### What You're Aiming For

- In this checkpoint, we are going to work on the 'Credit Card Dataset for Clustering' dataset provided by Kaggle.

- Dataset description : This dataset was derived and simplified for learning purposes. It includes usage behaviour of about 9000 active credit card holders during 6 months period.

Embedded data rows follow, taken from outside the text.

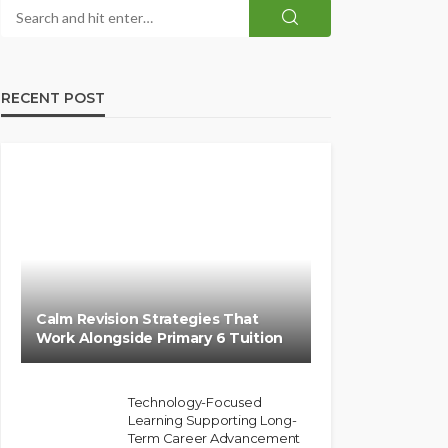
RECENT POST
Calm Revision Strategies That
Work Alongside Primary 6 Tuition
Technology-Focused
Learning Supporting Long-
Term Career Advancement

This case requires to develop a customer segmentation to define marketing strategy.

### Columns explanation : 

- CUST_ID: Identification of Credit Card holder (Categorical)
- BALANCE_FREQUENCY: How frequently the Balance is updated, score between 0 and 1 (1 = frequently updated, 0 = not frequently updated)
- PURCHASES: Amount of purchases made from account 
- CASH_ADVANCE: Cash in advance given by the user
- CREDIT_LIMIT: Limit of Credit Card for user 
- PAYMENTS: Amount of Payment done by user 

#### Instructions

- Import you data and perform basic data exploration phase
- Perform the necessary data preparation steps ( Corrupted and missing values handling, data encoding, outliers handling ... )
- Perform hierarchical clustering to identify the inherent groupings within your data. Then, plot the clusters. (use only 2 features. For example, try to cluster the customer base with respect to 'PURCHASES' and 'credit limit')
- Perform partitional clustering using the K-means algorithm. Then, plot the clusters
- Find the best k value and plot the clusters again.
- Interpret the results

In [None]:
import warnings
warnings.simplefilter("ignore")

In [None]:
import numpy as np
import pandas as pd
import matplotlib.pyplot as plt
import seaborn as sns
from sklearn.cluster import KMeans


In [None]:
#load the Data 
data = pd.read_csv('Credit_card_dataset.csv')

In [None]:
data.head()

In [None]:
data.describe()

In [None]:
data.info()

In [None]:
data.isna().mean()*100

In [None]:
data.columns

In [None]:
data.dropna(subset=['CREDIT_LIMIT'], inplace=True)

In [None]:
data['CASH_ADVANCE'].fillna(data['CASH_ADVANCE'].median(), inplace=True)

In [None]:
# Drop columns that are not to be used
data.drop(['CUST_ID'], axis=1, inplace=True)
data.drop('BALANCE_FREQUENCY', axis=1, inplace=True)
data.drop('PAYMENTS', axis=1, inplace=True)
data.drop('CASH_ADVANCE', axis=1, inplace=True)

In [None]:
#remove outliers
from scipy import stats
data = data[(np.abs(stats.zscore(data['PURCHASES'])) < 3)]
data = data[(np.abs(stats.zscore(data['CREDIT_LIMIT'])) < 3)]

In [None]:
from scipy.cluster.hierarchy import dendrogram, linkage
from sklearn.preprocessing import StandardScaler

# Select the features for clustering
X = data[['PURCHASES', 'CREDIT_LIMIT']]

# Scale the features
scaler = StandardScaler()
X_scaled = scaler.fit_transform(X)

# Perform hierarchical clustering
linked = linkage(X_scaled, method='ward')

# Plot the dendrogram
plt.figure(figsize=(10, 7))
dendrogram(linked)
plt.title('Hierarchical Clustering Dendrogram')
plt.show()


## Model Training

In [None]:
from sklearn.decomposition import PCA
from sklearn.cluster import KMeans
import matplotlib.pyplot as plt

# Assuming X is your feature matrix
pca = PCA(n_components=2)  # You can change the number of components based on your use case
X_red = pca.fit_transform(X_scaled)

# Now apply KMeans clustering on the reduced dataset
kmeans_models = [KMeans(n_clusters=k, random_state=23).fit(X_red) for k in range(1, 11)]
inertia = [model.inertia_ for model in kmeans_models]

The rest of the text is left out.